(Collected data entries)
━━━━━━━━━━
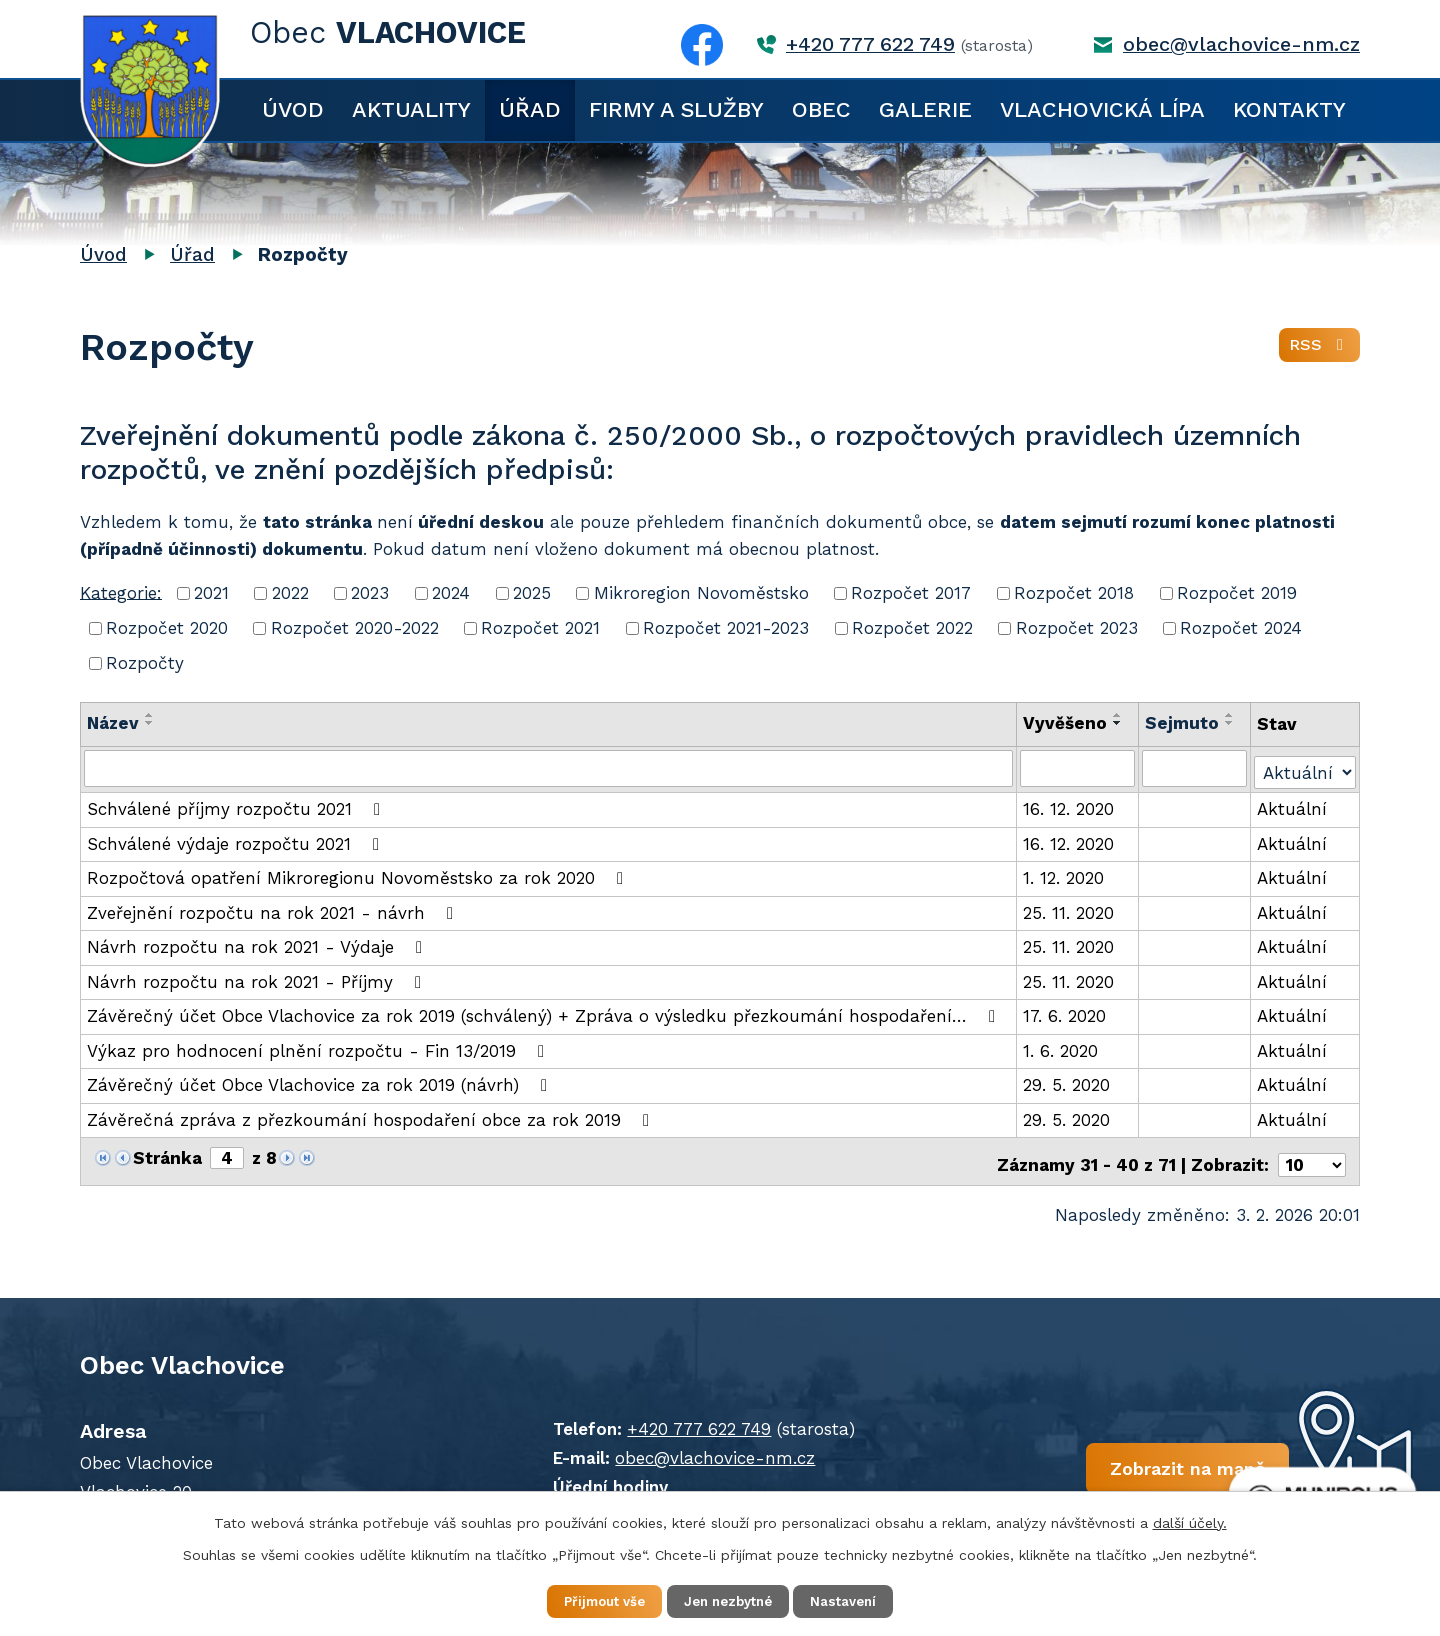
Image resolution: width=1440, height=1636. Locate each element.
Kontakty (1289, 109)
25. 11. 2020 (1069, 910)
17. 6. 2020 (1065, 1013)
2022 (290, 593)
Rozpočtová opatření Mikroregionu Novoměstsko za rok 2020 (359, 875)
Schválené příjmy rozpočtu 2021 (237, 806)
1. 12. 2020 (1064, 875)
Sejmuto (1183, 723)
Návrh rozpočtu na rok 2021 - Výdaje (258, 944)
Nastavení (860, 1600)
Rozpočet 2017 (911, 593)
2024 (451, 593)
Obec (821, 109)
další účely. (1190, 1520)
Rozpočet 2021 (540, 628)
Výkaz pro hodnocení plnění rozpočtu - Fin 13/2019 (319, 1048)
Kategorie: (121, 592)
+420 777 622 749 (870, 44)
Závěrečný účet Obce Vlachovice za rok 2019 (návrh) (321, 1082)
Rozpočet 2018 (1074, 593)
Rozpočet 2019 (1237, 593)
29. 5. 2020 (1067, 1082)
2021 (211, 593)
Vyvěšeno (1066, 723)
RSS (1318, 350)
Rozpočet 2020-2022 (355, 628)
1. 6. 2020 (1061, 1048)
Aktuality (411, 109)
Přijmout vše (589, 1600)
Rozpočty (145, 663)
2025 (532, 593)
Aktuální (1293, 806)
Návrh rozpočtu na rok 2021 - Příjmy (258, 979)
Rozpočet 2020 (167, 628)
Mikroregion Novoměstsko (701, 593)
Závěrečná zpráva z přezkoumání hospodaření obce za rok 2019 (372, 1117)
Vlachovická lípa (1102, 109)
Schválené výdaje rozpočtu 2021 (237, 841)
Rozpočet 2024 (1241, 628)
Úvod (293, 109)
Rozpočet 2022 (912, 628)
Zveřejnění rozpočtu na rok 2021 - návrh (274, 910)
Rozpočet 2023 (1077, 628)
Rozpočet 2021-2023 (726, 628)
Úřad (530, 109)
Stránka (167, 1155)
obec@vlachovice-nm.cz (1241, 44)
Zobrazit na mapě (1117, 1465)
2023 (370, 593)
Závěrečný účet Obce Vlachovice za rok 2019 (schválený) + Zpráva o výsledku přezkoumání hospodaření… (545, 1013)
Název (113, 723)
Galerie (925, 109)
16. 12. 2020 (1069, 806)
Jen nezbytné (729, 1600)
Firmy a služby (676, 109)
━━━━━━━━━━
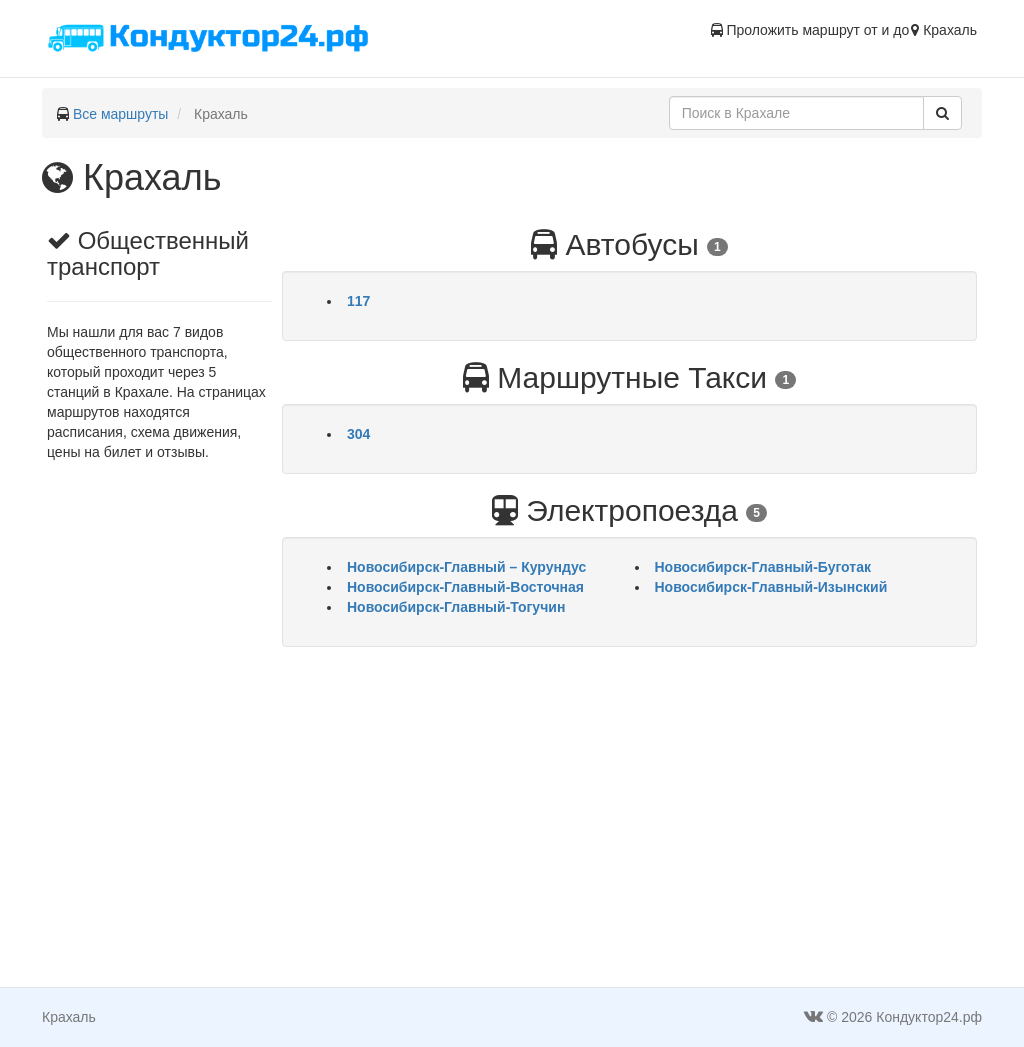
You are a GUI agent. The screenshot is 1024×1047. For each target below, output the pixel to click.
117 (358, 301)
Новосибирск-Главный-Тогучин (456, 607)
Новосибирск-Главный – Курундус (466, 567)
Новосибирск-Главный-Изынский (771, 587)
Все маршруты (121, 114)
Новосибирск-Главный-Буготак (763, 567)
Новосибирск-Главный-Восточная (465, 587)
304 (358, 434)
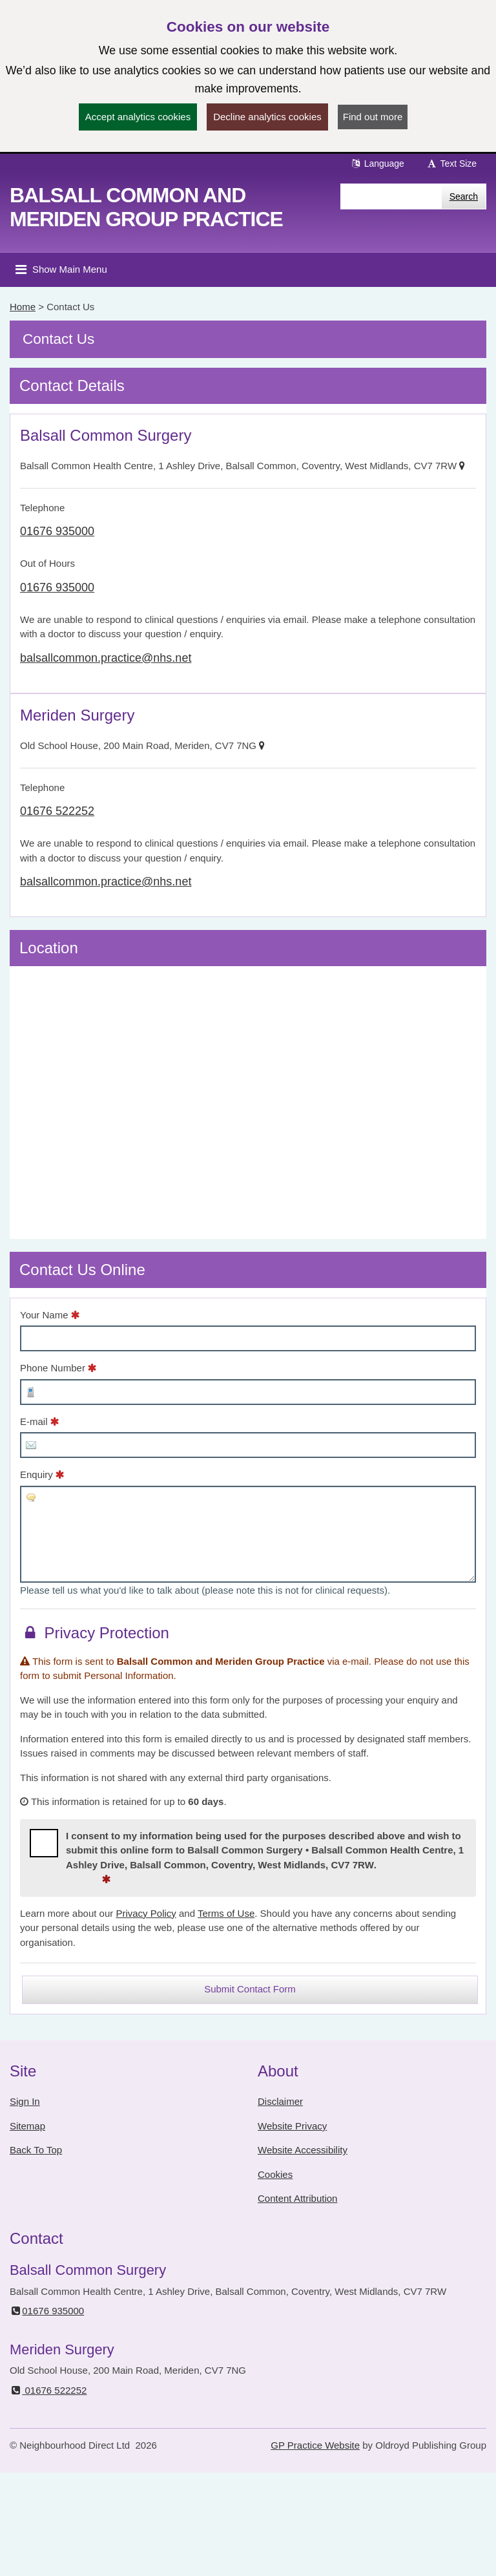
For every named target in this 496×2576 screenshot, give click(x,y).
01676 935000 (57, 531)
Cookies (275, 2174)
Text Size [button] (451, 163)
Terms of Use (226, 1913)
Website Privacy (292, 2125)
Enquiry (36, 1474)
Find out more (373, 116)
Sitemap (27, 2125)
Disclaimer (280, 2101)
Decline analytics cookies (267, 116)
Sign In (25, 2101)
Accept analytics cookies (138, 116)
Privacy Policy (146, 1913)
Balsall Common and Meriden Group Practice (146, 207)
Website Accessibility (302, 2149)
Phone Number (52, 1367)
━━━━━━━━━━
# What is expected:
All lines above that hold the string "Schválené" should be copied.

# Task solution:
Schválené příjmy rozpočtu 2021 (237, 806)
Schválené výdaje rozpočtu 2021 (237, 841)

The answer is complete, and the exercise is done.